*** Opening DATASET EXCERPTS ***

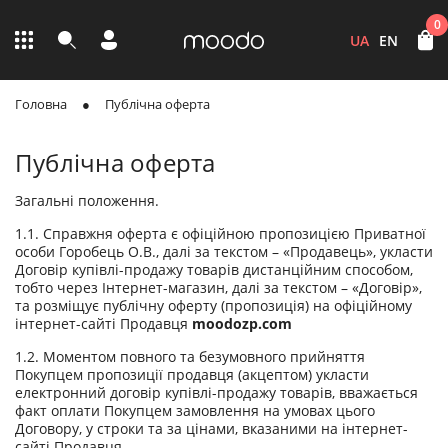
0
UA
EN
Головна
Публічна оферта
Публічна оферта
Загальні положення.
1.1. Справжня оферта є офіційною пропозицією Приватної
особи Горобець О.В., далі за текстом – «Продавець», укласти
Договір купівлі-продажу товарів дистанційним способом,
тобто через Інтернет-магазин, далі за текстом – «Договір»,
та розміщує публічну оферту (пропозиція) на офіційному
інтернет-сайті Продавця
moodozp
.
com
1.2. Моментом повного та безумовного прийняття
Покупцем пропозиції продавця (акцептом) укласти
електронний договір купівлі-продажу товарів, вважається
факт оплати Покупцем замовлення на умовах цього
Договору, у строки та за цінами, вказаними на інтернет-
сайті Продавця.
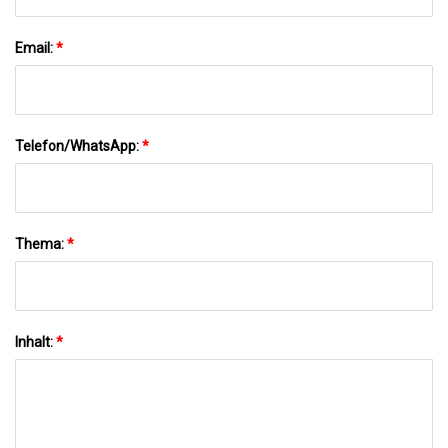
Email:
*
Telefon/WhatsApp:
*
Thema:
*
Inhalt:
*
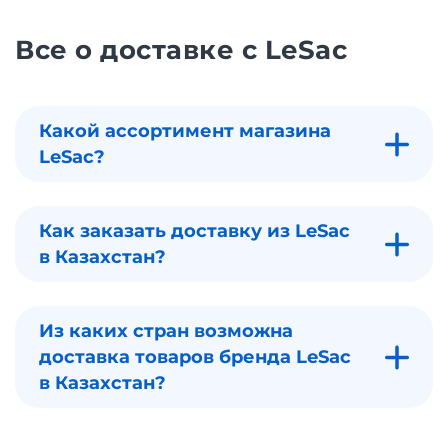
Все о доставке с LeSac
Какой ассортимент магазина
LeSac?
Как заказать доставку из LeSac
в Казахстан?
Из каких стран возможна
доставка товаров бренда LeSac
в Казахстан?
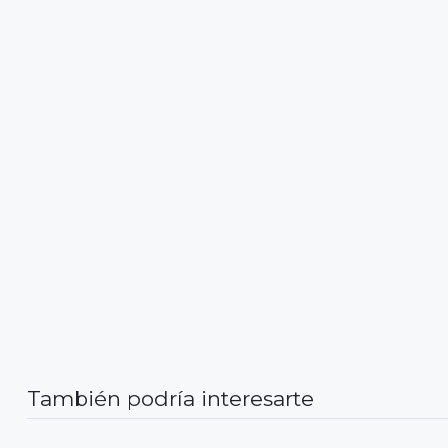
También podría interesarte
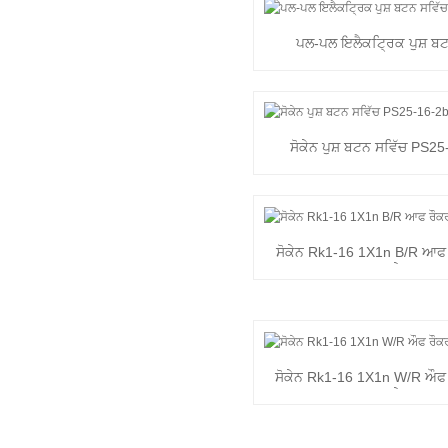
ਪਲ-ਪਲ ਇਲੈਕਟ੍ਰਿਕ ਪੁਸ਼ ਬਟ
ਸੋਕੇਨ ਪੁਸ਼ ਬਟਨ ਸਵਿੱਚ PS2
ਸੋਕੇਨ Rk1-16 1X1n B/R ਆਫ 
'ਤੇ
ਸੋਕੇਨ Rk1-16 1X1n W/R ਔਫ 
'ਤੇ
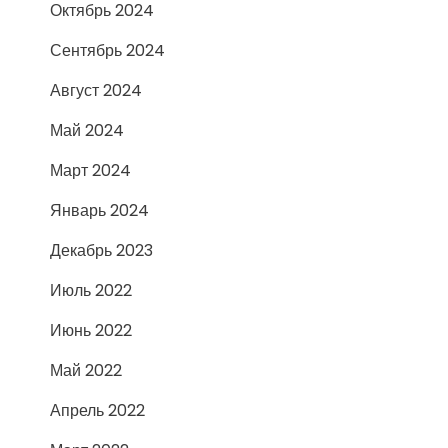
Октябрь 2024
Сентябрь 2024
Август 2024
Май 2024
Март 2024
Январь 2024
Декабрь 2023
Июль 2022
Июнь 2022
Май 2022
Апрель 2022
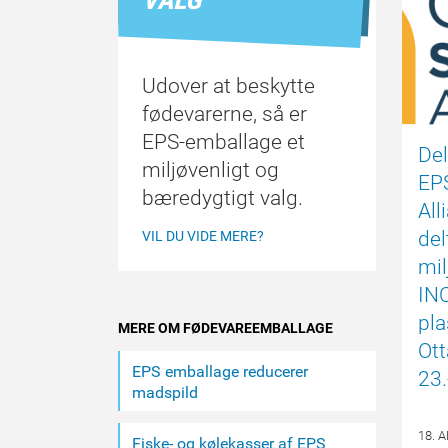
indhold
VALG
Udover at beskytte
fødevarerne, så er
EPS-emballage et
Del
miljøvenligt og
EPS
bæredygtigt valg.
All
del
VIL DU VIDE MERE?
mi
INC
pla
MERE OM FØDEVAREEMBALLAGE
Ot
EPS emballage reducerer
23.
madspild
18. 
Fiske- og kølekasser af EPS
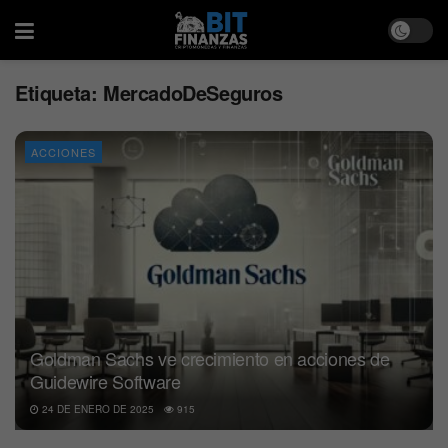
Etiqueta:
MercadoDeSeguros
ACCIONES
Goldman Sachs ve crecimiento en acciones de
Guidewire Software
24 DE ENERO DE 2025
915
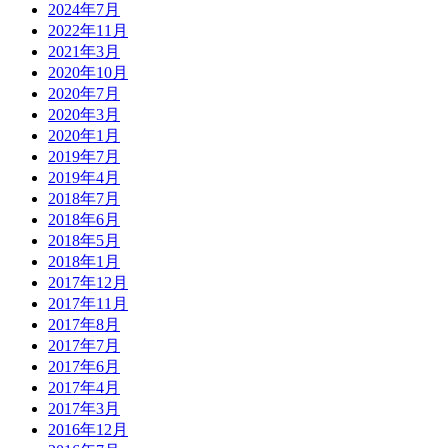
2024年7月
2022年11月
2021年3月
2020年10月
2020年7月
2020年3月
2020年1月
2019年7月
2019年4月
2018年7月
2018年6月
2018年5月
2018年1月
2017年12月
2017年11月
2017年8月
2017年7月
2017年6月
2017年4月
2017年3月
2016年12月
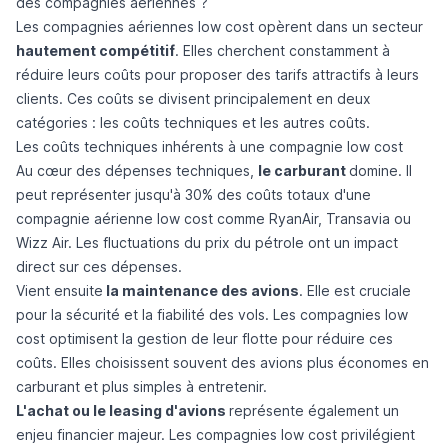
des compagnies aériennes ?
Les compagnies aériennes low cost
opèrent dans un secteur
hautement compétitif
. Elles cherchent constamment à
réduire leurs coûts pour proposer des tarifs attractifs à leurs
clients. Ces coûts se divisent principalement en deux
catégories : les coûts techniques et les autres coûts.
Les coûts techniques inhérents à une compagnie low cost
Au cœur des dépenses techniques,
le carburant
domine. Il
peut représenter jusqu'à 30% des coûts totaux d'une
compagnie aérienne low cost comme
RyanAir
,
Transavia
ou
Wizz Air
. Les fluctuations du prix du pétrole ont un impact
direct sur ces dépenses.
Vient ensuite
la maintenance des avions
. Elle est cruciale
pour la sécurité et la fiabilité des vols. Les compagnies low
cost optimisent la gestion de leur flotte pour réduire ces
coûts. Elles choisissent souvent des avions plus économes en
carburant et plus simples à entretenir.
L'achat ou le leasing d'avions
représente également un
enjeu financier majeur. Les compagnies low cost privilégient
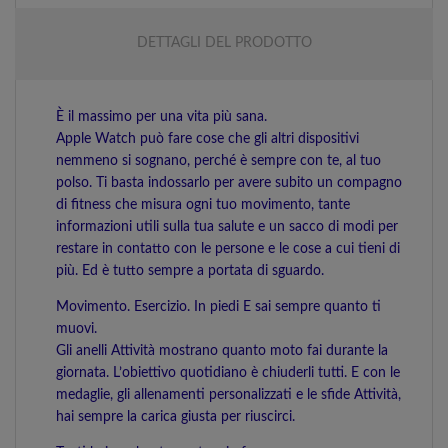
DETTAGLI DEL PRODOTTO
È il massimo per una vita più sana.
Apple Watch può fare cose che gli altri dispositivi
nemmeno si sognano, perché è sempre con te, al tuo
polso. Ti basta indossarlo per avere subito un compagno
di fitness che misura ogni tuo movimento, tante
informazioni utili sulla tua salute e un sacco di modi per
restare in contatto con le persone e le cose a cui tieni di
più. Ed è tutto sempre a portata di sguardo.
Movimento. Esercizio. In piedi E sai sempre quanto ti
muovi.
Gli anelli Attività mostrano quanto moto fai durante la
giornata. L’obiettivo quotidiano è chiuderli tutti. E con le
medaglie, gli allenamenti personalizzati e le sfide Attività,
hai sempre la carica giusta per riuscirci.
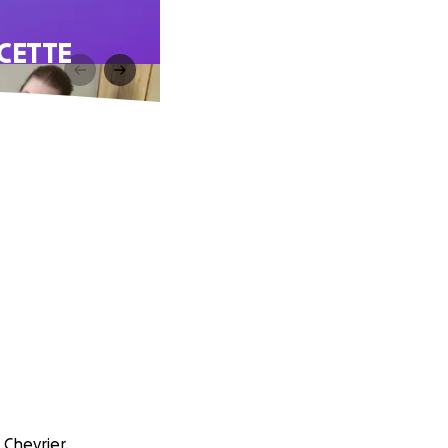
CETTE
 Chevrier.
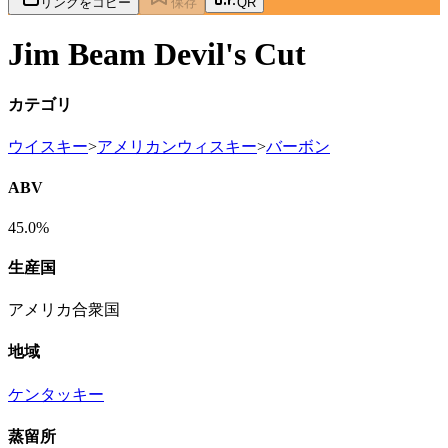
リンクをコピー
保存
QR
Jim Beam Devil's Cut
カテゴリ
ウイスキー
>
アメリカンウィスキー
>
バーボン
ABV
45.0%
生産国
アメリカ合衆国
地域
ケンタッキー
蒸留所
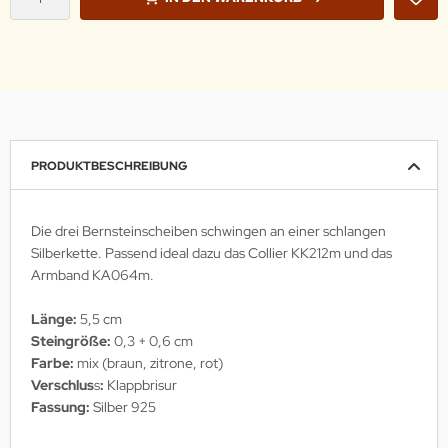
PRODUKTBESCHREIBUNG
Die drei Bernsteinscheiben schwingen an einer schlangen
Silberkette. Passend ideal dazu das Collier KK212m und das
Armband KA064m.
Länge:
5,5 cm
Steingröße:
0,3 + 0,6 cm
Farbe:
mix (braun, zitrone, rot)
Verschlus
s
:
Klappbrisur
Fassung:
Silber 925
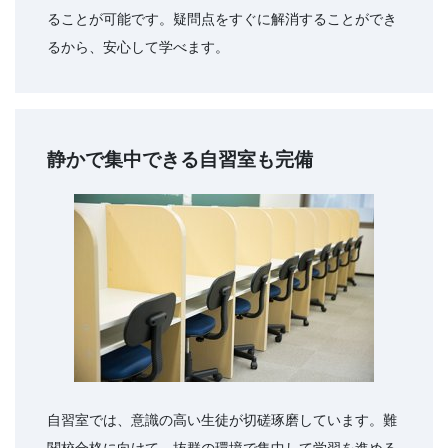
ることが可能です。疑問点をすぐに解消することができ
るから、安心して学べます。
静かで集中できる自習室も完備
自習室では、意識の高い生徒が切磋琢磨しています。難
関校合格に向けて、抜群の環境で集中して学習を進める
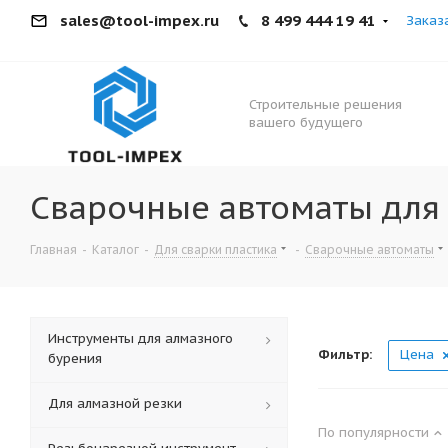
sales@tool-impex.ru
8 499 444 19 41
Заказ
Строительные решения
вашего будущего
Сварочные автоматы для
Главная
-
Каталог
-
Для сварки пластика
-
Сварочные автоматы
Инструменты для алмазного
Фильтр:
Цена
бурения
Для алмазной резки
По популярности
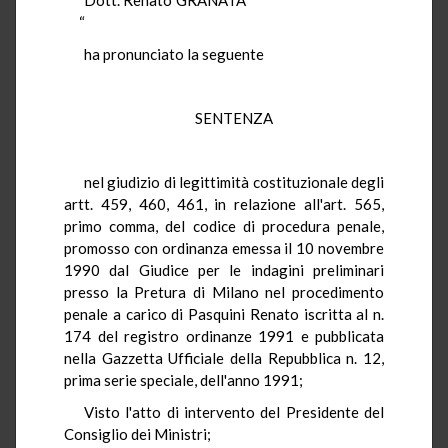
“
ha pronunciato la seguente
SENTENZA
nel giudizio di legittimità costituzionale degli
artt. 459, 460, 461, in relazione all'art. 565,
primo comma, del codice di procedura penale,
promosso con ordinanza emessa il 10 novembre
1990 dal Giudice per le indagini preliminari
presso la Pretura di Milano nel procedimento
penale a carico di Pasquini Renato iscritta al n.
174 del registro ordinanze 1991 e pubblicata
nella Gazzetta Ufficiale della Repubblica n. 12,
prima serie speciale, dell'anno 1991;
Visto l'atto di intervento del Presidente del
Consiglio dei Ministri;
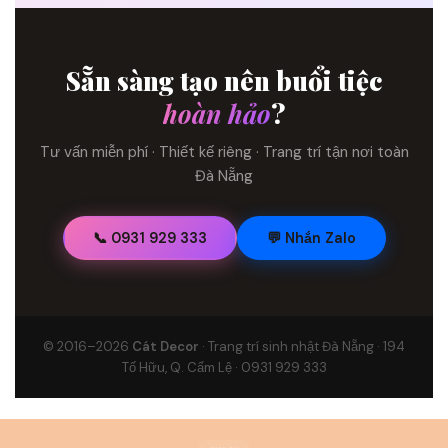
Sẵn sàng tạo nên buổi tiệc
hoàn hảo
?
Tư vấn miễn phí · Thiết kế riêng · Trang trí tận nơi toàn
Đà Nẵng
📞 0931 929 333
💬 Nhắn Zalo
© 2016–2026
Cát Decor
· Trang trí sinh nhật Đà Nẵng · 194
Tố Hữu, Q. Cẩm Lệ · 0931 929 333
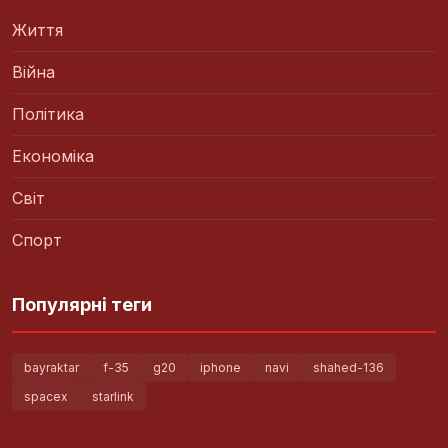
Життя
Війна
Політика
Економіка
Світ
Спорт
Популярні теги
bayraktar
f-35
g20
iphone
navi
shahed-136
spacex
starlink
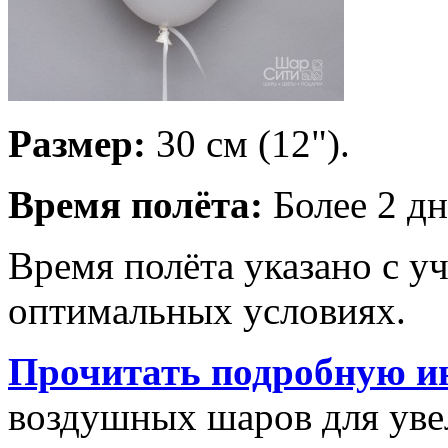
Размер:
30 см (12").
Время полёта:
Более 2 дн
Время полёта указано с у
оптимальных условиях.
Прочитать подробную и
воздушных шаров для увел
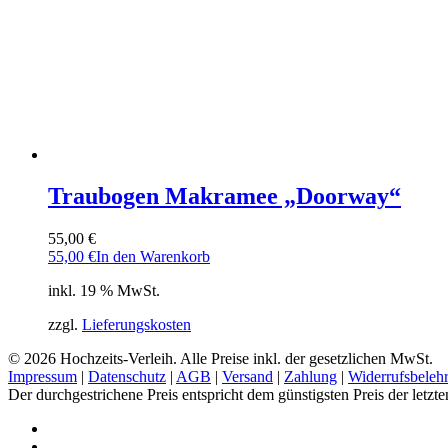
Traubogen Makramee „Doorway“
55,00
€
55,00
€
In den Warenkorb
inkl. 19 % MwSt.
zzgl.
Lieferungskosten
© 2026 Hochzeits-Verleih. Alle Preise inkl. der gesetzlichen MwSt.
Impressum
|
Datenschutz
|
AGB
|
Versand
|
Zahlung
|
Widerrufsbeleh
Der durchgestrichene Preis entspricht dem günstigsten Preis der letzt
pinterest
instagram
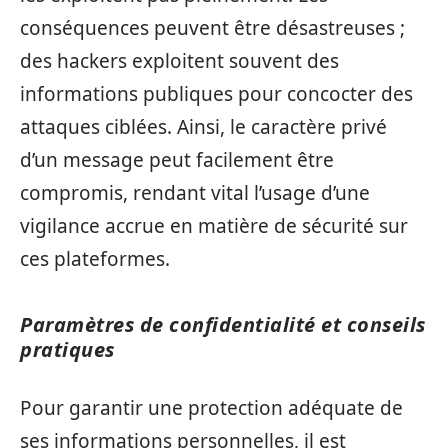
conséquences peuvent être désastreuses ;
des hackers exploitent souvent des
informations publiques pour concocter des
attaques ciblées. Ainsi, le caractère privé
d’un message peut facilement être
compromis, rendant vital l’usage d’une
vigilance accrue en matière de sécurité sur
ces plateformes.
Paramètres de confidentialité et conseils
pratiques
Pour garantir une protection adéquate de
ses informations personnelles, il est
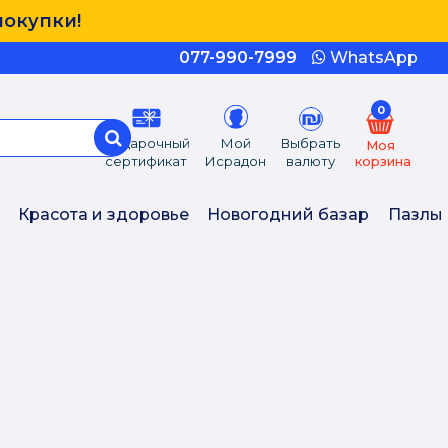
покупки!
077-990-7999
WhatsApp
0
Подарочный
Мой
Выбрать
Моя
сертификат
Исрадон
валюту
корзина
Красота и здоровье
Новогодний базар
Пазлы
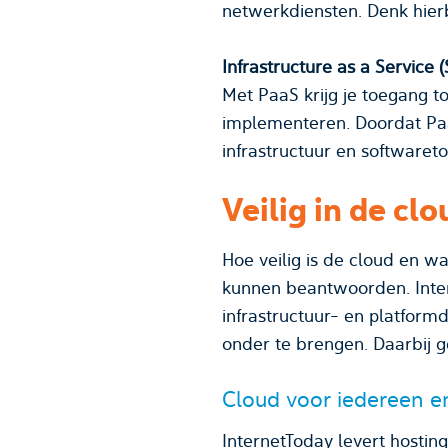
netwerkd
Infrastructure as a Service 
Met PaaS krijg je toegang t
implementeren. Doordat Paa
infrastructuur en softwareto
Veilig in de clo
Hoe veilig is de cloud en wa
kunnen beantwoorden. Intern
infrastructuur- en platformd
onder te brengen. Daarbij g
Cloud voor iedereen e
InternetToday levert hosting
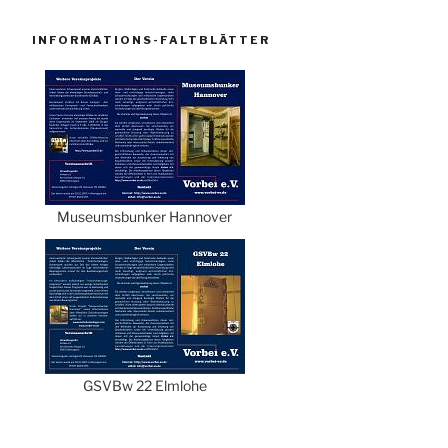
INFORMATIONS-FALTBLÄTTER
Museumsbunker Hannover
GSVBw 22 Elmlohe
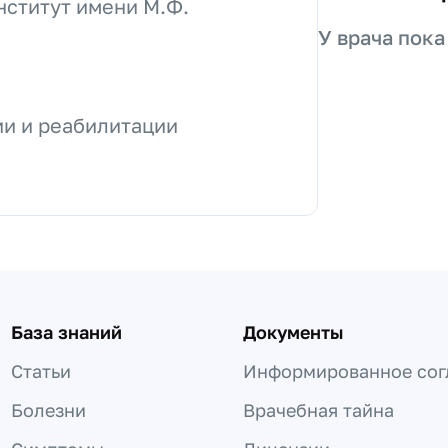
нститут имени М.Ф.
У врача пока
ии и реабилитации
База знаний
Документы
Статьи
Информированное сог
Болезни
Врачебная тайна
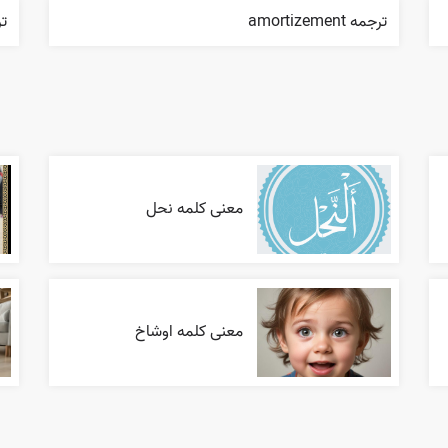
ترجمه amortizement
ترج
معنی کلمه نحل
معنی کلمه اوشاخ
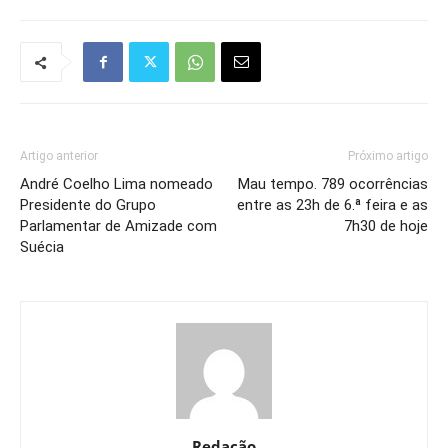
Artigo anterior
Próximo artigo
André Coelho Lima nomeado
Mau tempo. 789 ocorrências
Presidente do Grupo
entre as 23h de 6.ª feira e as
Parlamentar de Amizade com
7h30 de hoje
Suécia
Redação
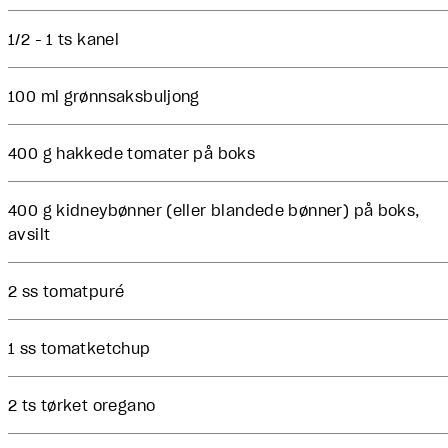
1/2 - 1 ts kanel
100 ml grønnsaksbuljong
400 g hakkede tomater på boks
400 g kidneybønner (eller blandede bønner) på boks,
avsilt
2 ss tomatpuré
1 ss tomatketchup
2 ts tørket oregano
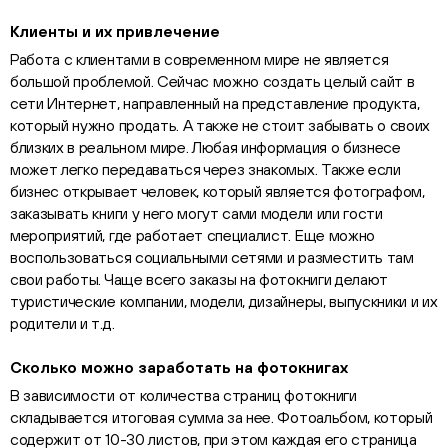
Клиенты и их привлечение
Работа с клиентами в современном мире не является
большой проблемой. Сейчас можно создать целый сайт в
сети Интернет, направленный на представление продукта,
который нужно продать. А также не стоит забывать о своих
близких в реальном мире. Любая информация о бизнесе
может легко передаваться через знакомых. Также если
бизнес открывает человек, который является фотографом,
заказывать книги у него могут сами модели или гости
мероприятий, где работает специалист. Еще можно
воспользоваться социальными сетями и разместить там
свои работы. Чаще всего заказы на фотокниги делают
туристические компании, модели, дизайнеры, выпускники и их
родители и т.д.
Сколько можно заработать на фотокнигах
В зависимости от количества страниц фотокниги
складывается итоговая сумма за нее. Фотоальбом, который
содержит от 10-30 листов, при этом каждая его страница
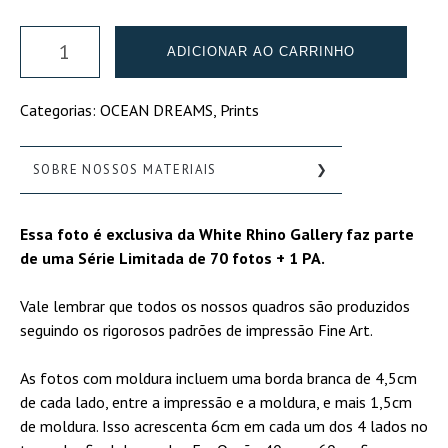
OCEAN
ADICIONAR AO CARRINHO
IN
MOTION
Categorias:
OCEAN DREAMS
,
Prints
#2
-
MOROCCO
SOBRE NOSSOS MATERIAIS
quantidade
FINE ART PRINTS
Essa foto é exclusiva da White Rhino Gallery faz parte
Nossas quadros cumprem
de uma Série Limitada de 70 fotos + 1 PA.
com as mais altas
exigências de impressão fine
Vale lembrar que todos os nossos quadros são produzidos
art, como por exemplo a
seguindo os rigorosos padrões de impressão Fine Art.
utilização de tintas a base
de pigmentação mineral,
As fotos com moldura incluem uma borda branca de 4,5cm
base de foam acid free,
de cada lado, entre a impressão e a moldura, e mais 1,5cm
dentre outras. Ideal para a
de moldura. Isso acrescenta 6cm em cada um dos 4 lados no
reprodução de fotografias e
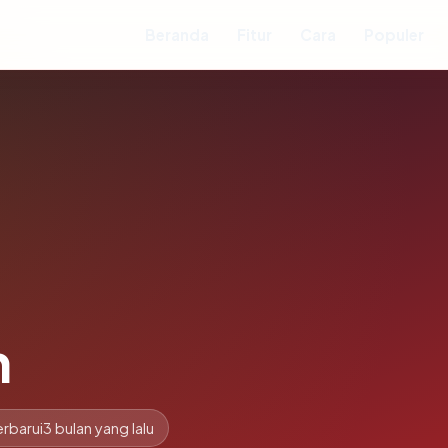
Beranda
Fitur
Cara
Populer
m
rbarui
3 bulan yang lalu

*** Closing DATASET EXCERPTS ***

EXERCISE INSTRUCTIONS =>
From the entries above, list each line with "coûts" in it.

YOUR RESPONSE =>
réduire leurs coûts pour proposer des tarifs attractifs à leurs
clients. Ces coûts se divisent principalement en deux
catégories : les coûts techniques et les autres coûts.
Les coûts techniques inhérents à une compagnie low cost
peut représenter jusqu'à 30% des coûts totaux d'une
coûts. Elles choisissent souvent des avions plus économes en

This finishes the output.